> Try it: Every line below is to be given again precisely; images are to be left out.

Dataset entries
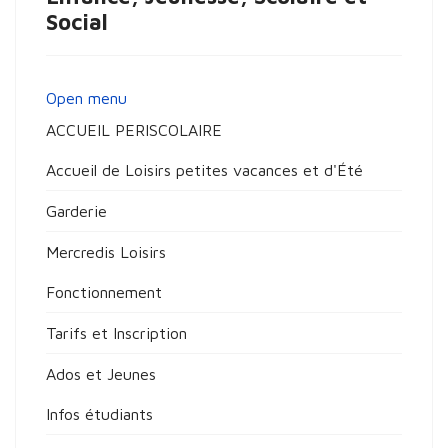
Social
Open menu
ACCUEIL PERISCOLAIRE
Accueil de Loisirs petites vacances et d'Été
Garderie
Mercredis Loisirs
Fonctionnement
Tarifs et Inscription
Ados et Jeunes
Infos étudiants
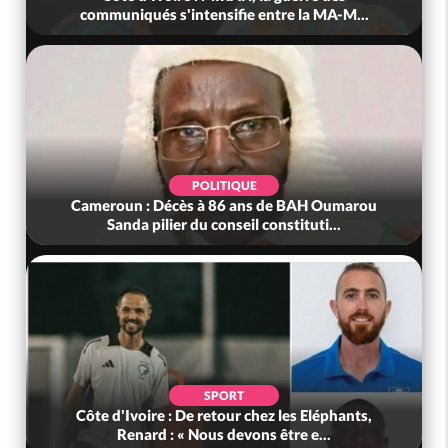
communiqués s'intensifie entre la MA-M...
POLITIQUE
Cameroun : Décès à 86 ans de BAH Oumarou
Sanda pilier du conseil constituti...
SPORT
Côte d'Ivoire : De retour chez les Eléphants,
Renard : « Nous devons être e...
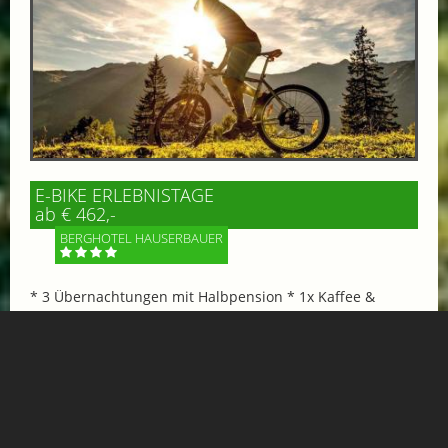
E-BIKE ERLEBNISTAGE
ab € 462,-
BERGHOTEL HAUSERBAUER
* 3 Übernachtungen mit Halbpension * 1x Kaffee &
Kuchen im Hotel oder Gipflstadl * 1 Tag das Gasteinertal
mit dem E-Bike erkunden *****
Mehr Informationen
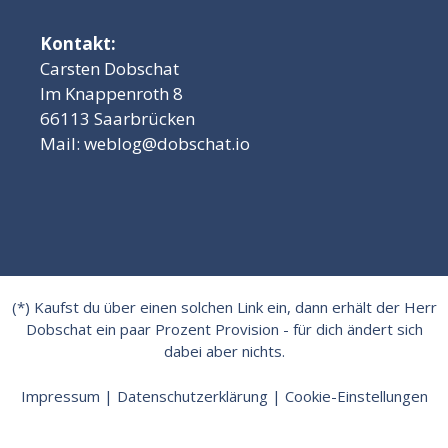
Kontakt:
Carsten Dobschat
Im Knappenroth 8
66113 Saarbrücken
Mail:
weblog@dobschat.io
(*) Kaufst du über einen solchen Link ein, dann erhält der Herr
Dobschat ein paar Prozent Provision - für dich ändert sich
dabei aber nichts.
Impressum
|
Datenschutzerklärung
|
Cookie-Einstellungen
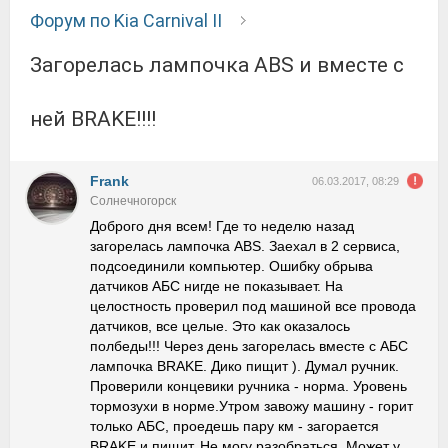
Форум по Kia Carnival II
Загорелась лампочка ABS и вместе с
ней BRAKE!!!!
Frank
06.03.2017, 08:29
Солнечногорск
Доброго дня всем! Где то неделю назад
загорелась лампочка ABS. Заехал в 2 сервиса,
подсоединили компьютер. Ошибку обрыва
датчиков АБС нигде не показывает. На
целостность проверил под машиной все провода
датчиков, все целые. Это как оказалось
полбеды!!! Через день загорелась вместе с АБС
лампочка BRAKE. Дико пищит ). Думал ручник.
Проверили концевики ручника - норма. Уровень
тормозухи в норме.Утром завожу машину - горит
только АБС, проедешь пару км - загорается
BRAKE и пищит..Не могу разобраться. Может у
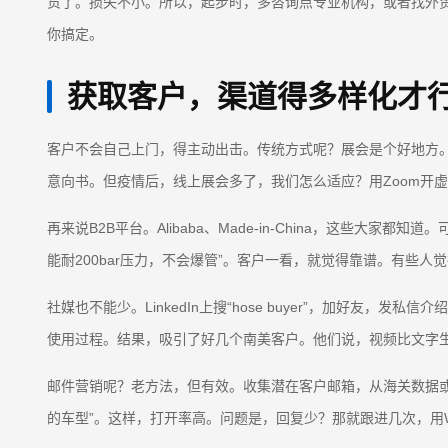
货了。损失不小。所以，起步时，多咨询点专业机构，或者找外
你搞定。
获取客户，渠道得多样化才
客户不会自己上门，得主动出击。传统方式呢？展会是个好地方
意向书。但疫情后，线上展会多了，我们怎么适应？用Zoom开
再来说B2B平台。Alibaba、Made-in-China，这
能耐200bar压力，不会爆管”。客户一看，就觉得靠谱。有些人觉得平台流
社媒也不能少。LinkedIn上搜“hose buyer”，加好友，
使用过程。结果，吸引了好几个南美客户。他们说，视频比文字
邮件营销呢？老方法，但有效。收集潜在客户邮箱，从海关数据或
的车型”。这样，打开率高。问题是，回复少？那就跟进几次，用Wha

> Task response:
Social
Open menu
ACCUEIL PERISCOLAIRE
Accueil de Loisirs petites vacances et d'Été
Garderie
Mercredis Loisirs
Fonctionnement
Tarifs et Inscription
Ados et Jeunes
Infos étudiants
communiqués s'intensifie entre la MA-M...
POLITIQUE
Cameroun : Décès à 86 ans de BAH Oumarou
Sanda pilier du conseil constituti...
SPORT
Côte d'Ivoire : De retour chez les Eléphants,
Renard : « Nous devons être e...
E-BIKE ERLEBNISTAGE
ab € 462,-
BERGHOTEL HAUSERBAUER
* 3 Übernachtungen mit Halbpension * 1x Kaffee &
Kuchen im Hotel oder Gipflstadl * 1 Tag das Gasteinertal
mit dem E-Bike erkunden *****
Mehr Informationen
Kontakt:
Carsten Dobschat
Im Knappenroth 8
66113 Saarbrücken
Mail:
weblog@dobschat.io
(*) Kaufst du über einen solchen Link ein, dann erhält der Herr
Dobschat ein paar Prozent Provision - für dich ändert sich
dabei aber nichts.
Impressum
|
Datenschutzerklärung
|
Cookie-Einstellungen
Форум по Kia Carnival II
Загорелась лампочка ABS и вместе с
ней BRAKE!!!!
Frank
06.03.2017, 08:29
Солнечногорск
Доброго дня всем! Где то неделю назад
загорелась лампочка ABS. Заехал в 2 сервиса,
подсоединили компьютер. Ошибку обрыва
датчиков АБС нигде не показывает. На
целостность проверил под машиной все провода
датчиков, все целые. Это как оказалось
полбеды!!! Через день загорелась вместе с АБС
лампочка BRAKE. Дико пищит ). Думал ручник.
Проверили концевики ручника - норма. Уровень
тормозухи в норме.Утром завожу машину - горит
только АБС, проедешь пару км - загорается
BRAKE и пищит..Не могу разобраться. Может у
货了。损失不小。所以，起步时，多咨询点专业机构，或者找外
你搞定。
获取客户，渠道得多样化才
客户不会自己上门，得主动出击。传统方式呢？展会是个好地方
意向书。但疫情后，线上展会多了，我们怎么适应？用Zoom开
再来说B2B平台。Alibaba、Made-in-China，这
能耐200bar压力，不会爆管”。客户一看，就觉得靠谱。有些人觉得平台流
社媒也不能少。LinkedIn上搜“hose buyer”，加好友，
使用过程。结果，吸引了好几个南美客户。他们说，视频比文字
邮件营销呢？老方法，但有效。收集潜在客户邮箱，从海关数据或
的车型”。这样，打开率高。问题是，回复少？那就跟进几次，用Wha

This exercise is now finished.